Не мог же он в самом деле злиться из-за того, что их новая служанка зовется Элеонорой!
Он принялся за еду, но, не кончив тарелки, вдруг заметил, что со свистом втягивает суп, сидит, низко нагнувшись над столом, громко отдувается, как плохо воспитанные дети или крестьяне.
Он покосился на Николь. Она не глядела в его сторону. Привыкла к этому! Ела она аккуратно, думая о чем-то своем.
И тут он поспешно, даже слишком поспешно снова уткнулся в тарелку, потому что без всяких видимых причин с ним случилось нечто идиотское, невероятно идиотское, в чем он сам не разобрался и что не должно было случиться: у него вдруг защипало в глазах, лицо вспухло.
Хорошенький, должно быть, у него вид!
Но ведь эти поганые ребята…
– Куда вы идете, отец?
Она назвала его отцом! Не папой же его называть! Только этого недоставало! Он был просто не в состоянии сразу ответить на ее вопрос. Швырнув скомканную салфетку на стул, он направился к двери.
И только на пороге ему удалось выдавить из себя:
– К тете Марте! Уф!
Но самое невероятное было то, что он действительно надел пальто и пошел к Марте.
V
У него было такое впечатление, будто он погружается в самую гущу жизни. Он делал давно забытые жесты и движения, возможно, делал их всегда, но как-то не отдавая себе в этом отчета, – например, зябко поднял воротник пальто, поглубже засунул руки в карманы, наслаждаясь холодом и дождем, тайной, которую хранили эти улицы, все пятнистые, все блестящие от света.
Еще спешили куда-то прохожие, и он даже подумал: куда идут все эти люди? Как давно ему не доводилось вечерами выходить из дома? На улице Алье прибавились новые огни, и кинотеатр помещался не там, где прежний, извещавший о начале сеанса непрерывным дребезжанием звонка.

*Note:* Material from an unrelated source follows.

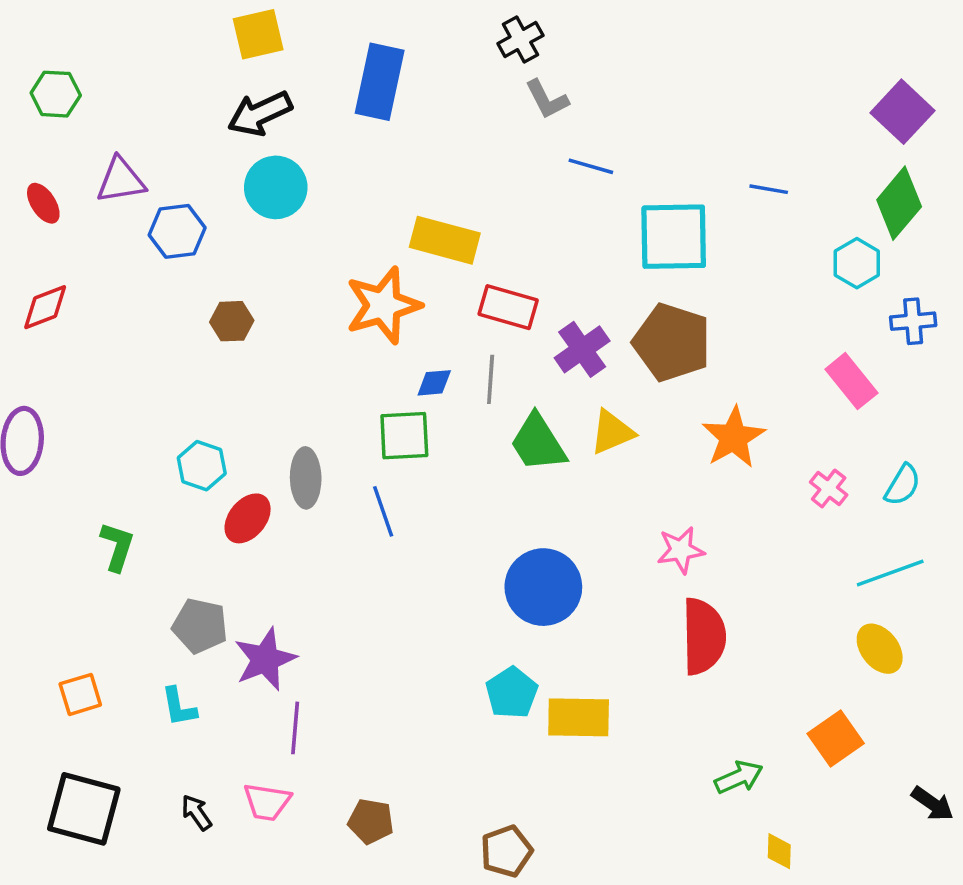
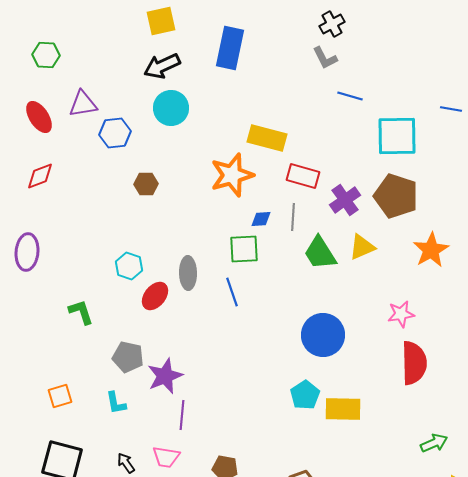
black cross: (520, 39) -> (332, 24), moved
red ellipse: (43, 203) -> (39, 117), size x1.4
green L-shape: (117, 547) -> (81, 312), turned -36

Лурса шагал быстро. Пока еще он поглядывал на людей и предметы искоса, словно стыдясь своего любопытства. С первого раза он не сдастся. Он бормотал что-то себе под нос. Когда он позвонил у двери дома Доссенов – сплошное стекло и чугун, – к нему уже вернулась обычная озлобленность, и она сверкнула в презрительном взгляде, которым Лурса смерил одетого наподобие бармена, в белую курточку, дворецкого, бросившегося снимать с посетителя пальто.
– Где сестра?
– Мадам в малом будуаре. Не угодно ли месье следовать за мной?
А что, если взять и не вытереть ног, просто так, из протеста против этого белоснежного холла, против всей этой новизны, этого модерна, против всей этой кричащей роскоши? Конечно, он этого не сделал, но все-таки подумал.
Затем зажег сигарету, а спичку кинул на пол.
– Входите, Гектор… Закройте дверь, Жозеф… Когда месье Эдмон вернется, попросите его пройти прямо ко мне.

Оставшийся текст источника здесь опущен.